Does anyone know of any boxing day sales on any fish stores? I'm looking to buy a tank from a store and was wondering if any pet stores you know may be holding boxing day sales.


----------



## hp10BII (Apr 23, 2010)

Most of the sponsors on the forum should have boxing day/days/weeks. Most will announce that there will be a sale, but pricing discounts aren't posted until the sale starts. You may find that sales on tanks, other than your betta bowls and specialty tanks are scarce...there's not much margin on tanks. Best one I remembered when Big Al's store front was still here were Perfecto 75 gallon tanks on sale for something like $69, but that's like 7 years ago or so.


----------



## sunshine_1965 (Aug 16, 2011)

I believe IPU has one every year.
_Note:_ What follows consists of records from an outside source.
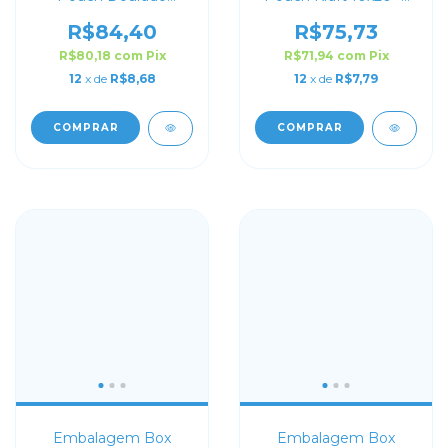
9x18+5 com Zip Lock
com Zip Lock
R$84,40
R$75,73
R$80,18
com
Pix
R$71,94
com
Pix
12
x de
R$8,68
12
x de
R$7,79
COMPRAR
COMPRAR
Embalagem Box
Embalagem Box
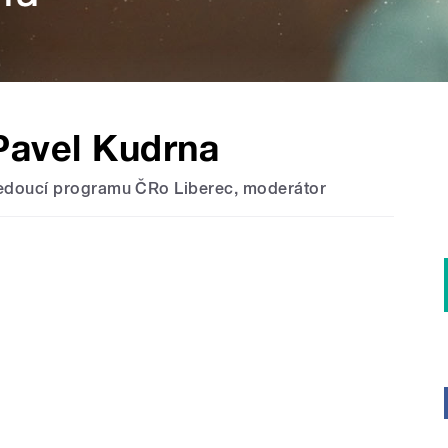
Pavel Kudrna
edoucí programu ČRo Liberec, moderátor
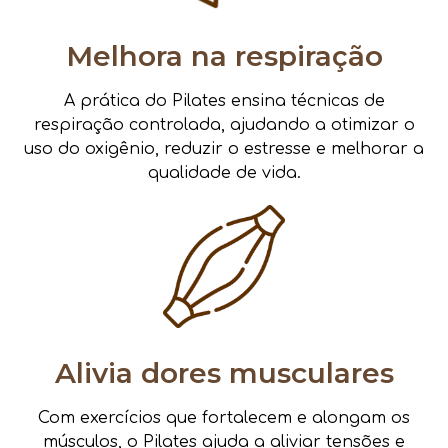
Melhora na respiração
A prática do Pilates ensina técnicas de
respiração controlada, ajudando a otimizar o
uso do oxigênio, reduzir o estresse e melhorar a
qualidade de vida.
Alivia dores musculares
Com exercícios que fortalecem e alongam os
músculos, o Pilates ajuda a aliviar tensões e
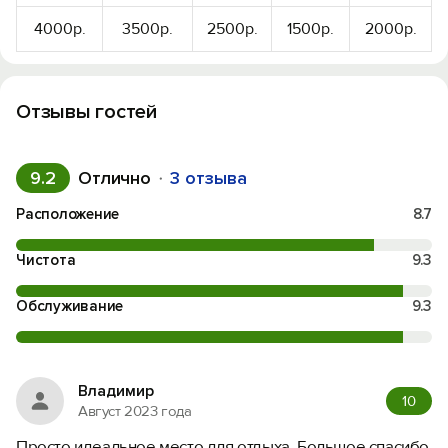
4000р.
3500р.
2500р.
1500р.
2000р.
Отзывы гостей
9.2
Отлично
3 отзыва
Расположение
8.7
Чистота
9.3
Обслуживание
9.3
Владимир
10
Август 2023 года
Просто идеальное место для отдыха. Большое спасибо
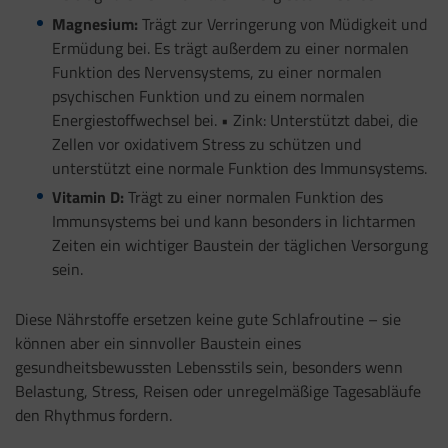
Magnesium:
Trägt zur Verringerung von Müdigkeit und
Ermüdung bei. Es trägt außerdem zu einer normalen
Funktion des Nervensystems, zu einer normalen
psychischen Funktion und zu einem normalen
Energiestoffwechsel bei. • Zink: Unterstützt dabei, die
Zellen vor oxidativem Stress zu schützen und
unterstützt eine normale Funktion des Immunsystems.
Vitamin D:
Trägt zu einer normalen Funktion des
Immunsystems bei und kann besonders in lichtarmen
Zeiten ein wichtiger Baustein der täglichen Versorgung
sein.
Diese Nährstoffe ersetzen keine gute Schlafroutine – sie
können aber ein sinnvoller Baustein eines
gesundheitsbewussten Lebensstils sein, besonders wenn
Belastung, Stress, Reisen oder unregelmäßige Tagesabläufe
den Rhythmus fordern.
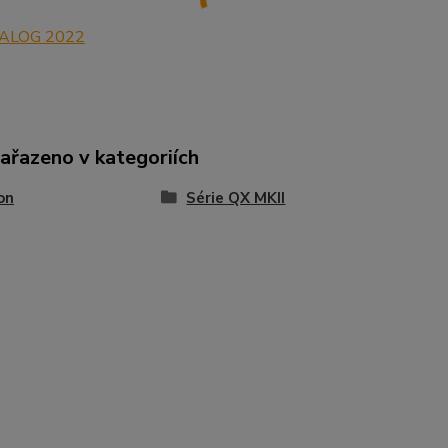
ALOG 2022
zařazeno v kategoriích
on
Série QX MKII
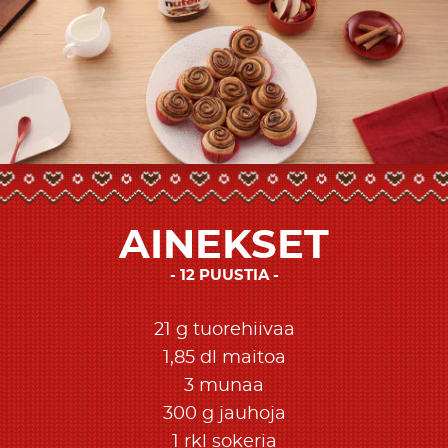
AINEKSET
12 PUUSTIA
21 g tuorehiivaa
1,85 dl maitoa
3 munaa
300 g jauhoja
1 rkl sokeria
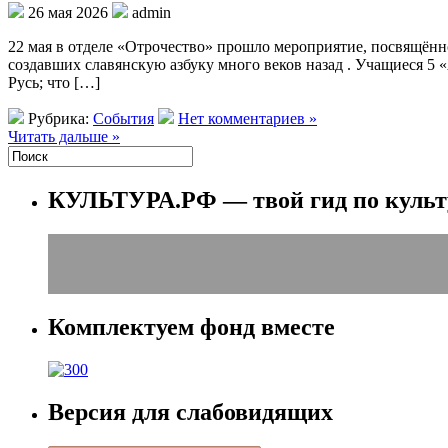
26 мая 2026
admin
22 мая в отделе «Отрочество» прошло мероприятие, посвящён
создавших славянскую азбуку много веков назад . Учащиеся 5 
Русь; что […]
Рубрика:
События
Нет комментариев »
Читать дальше »
КУЛЬТУРА.РФ — твой гид по культ
Комплектуем фонд вместе
Версия для слабовидящих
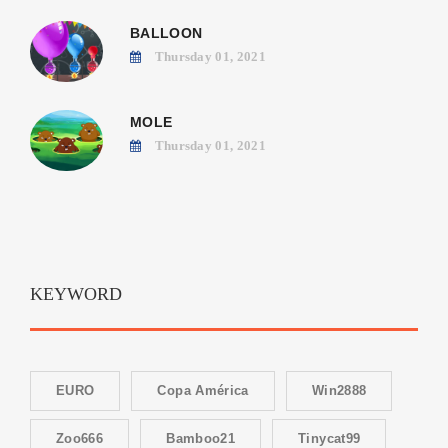
BALLOON
Thursday 01, 2021
MOLE
Thursday 01, 2021
KEYWORD
EURO
Copa América
Win2888
Zoo666
Bamboo21
Tinycat99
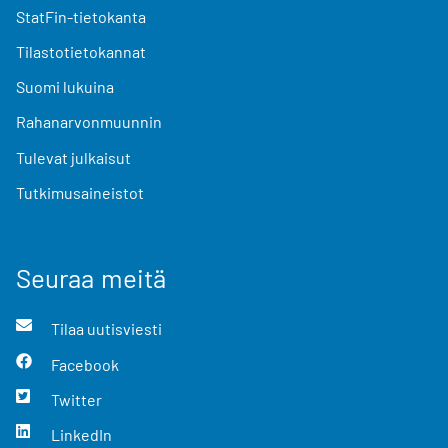
StatFin-tietokanta
Tilastotietokannat
Suomi lukuina
Rahanarvonmuunnin
Tulevat julkaisut
Tutkimusaineistot
Seuraa meitä
Tilaa uutisviesti
Facebook
Twitter
LinkedIn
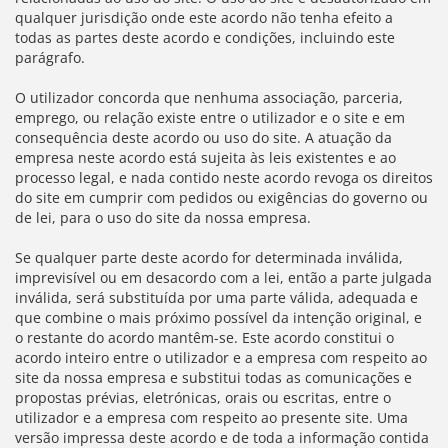
qualquer jurisdição onde este acordo não tenha efeito a
todas as partes deste acordo e condições, incluindo este
parágrafo.
O utilizador concorda que nenhuma associação, parceria,
emprego, ou relação existe entre o utilizador e o site e em
consequência deste acordo ou uso do site. A atuação da
empresa neste acordo está sujeita às leis existentes e ao
processo legal, e nada contido neste acordo revoga os direitos
do site em cumprir com pedidos ou exigências do governo ou
de lei, para o uso do site da nossa empresa.
Se qualquer parte deste acordo for determinada inválida,
imprevisível ou em desacordo com a lei, então a parte julgada
inválida, será substituída por uma parte válida, adequada e
que combine o mais próximo possível da intenção original, e
o restante do acordo mantêm-se. Este acordo constitui o
acordo inteiro entre o utilizador e a empresa com respeito ao
site da nossa empresa e substitui todas as comunicações e
propostas prévias, eletrónicas, orais ou escritas, entre o
utilizador e a empresa com respeito ao presente site. Uma
versão impressa deste acordo e de toda a informação contida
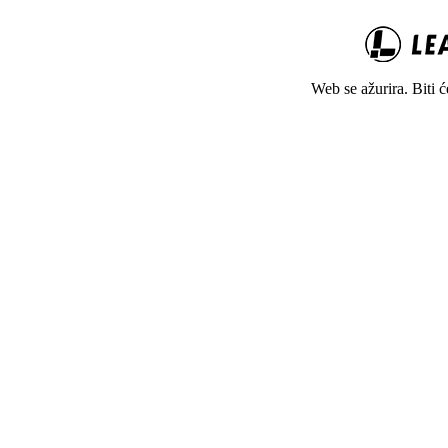
Web se ažurira. Biti 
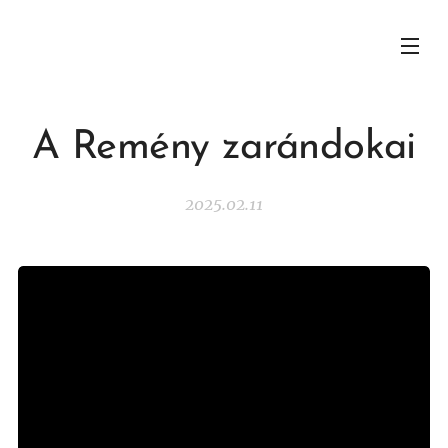
A Remény zarándokai
2025.02.11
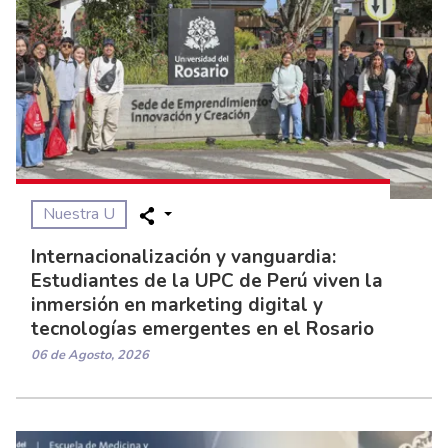
Nuestra U
Internacionalización y vanguardia:
Estudiantes de la UPC de Perú viven la
inmersión en marketing digital y
tecnologías emergentes en el Rosario
06 de Agosto, 2026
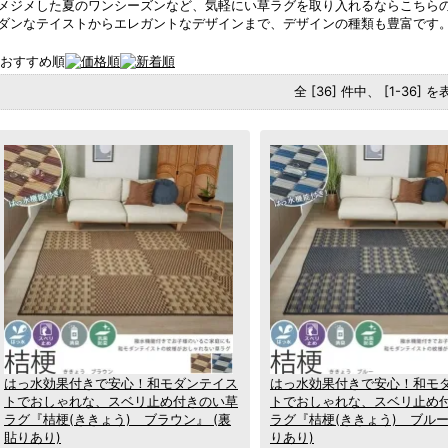
メジメした夏のワンシーズンなど、気軽にい草ラグを取り入れるならこちら
ダンなテイストからエレガントなデザインまで、デザインの種類も豊富です
全 [36] 件中、 [1-36] 
はっ水効果付きで安心！和モダンテイス
はっ水効果付きで安心！和モ
トでおしゃれな、スベリ止め付きのい草
トでおしゃれな、スベリ止め
ラグ『桔梗(ききょう) ブラウン』 (裏
ラグ『桔梗(ききょう) ブルー
貼りあり)
りあり)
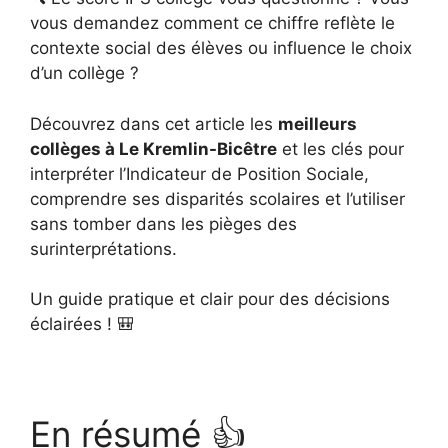
vous demandez comment ce chiffre reflète le
contexte social des élèves ou influence le choix
d’un collège ?
Découvrez dans cet article les
meilleurs
collèges à Le Kremlin-Bicêtre
et les clés pour
interpréter l’Indicateur de Position Sociale,
comprendre ses disparités scolaires et l’utiliser
sans tomber dans les pièges des
surinterprétations.
Un guide pratique et clair pour des décisions
éclairées ! 🎒
En résumé 👍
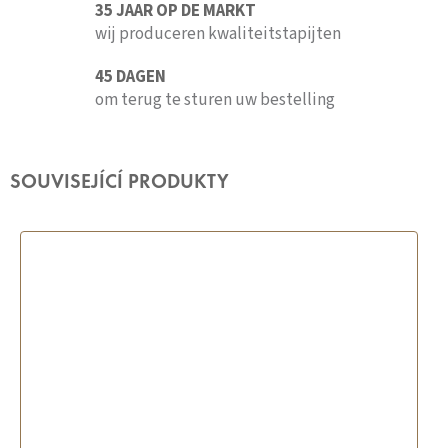
35 JAAR OP DE MARKT
wij produceren kwaliteitstapijten
45 DAGEN
om terug te sturen uw bestelling
SOUVISEJÍCÍ PRODUKTY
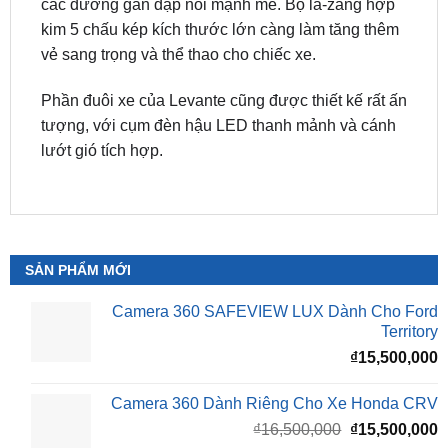
các đường gân dập nổi mạnh mẽ. Bộ la-zăng hợp
kim 5 chấu kép kích thước lớn càng làm tăng thêm
vẻ sang trọng và thể thao cho chiếc xe.
Phần đuôi xe của Levante cũng được thiết kế rất ấn
tượng, với cụm đèn hậu LED thanh mảnh và cánh
lướt gió tích hợp.
SẢN PHẨM MỚI
Camera 360 SAFEVIEW LUX Dành Cho Ford
Territory
₫
15,500,000
Camera 360 Dành Riêng Cho Xe Honda CRV
Giá
G
₫
16,500,000
₫
15,500,000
They have 2 locations 1 in Burnaby and 1 in Richmond.


----------



## CRS Fan (Apr 21, 2010)

I usually make it out to J&L's on Boxing Day as they are the easiest for me to access on that day.

Best Regards,

Stuart


----------



## monkE (Aug 4, 2010)

ipu did have a week long sale last year... under new ownership now so who knows


----------



## Wretch (Oct 6, 2012)

In the market for a tank and some other equipment for my new saltwater setup. I noticed JL has posted online they have a sale on the 26th 8am to 5pm in store and online. Does king Ed usually have a sale?


----------



## jkhcjris (Jun 1, 2010)

King Ed usually has a week or longer Boxing day sale.


----------



## guppygeorge (Sep 6, 2010)

jkhcjris said:


> King Ed usually has a week or longer Boxing day sale.


Yep.....I'd definately check out King Ed. They always have good sales Boxing week


----------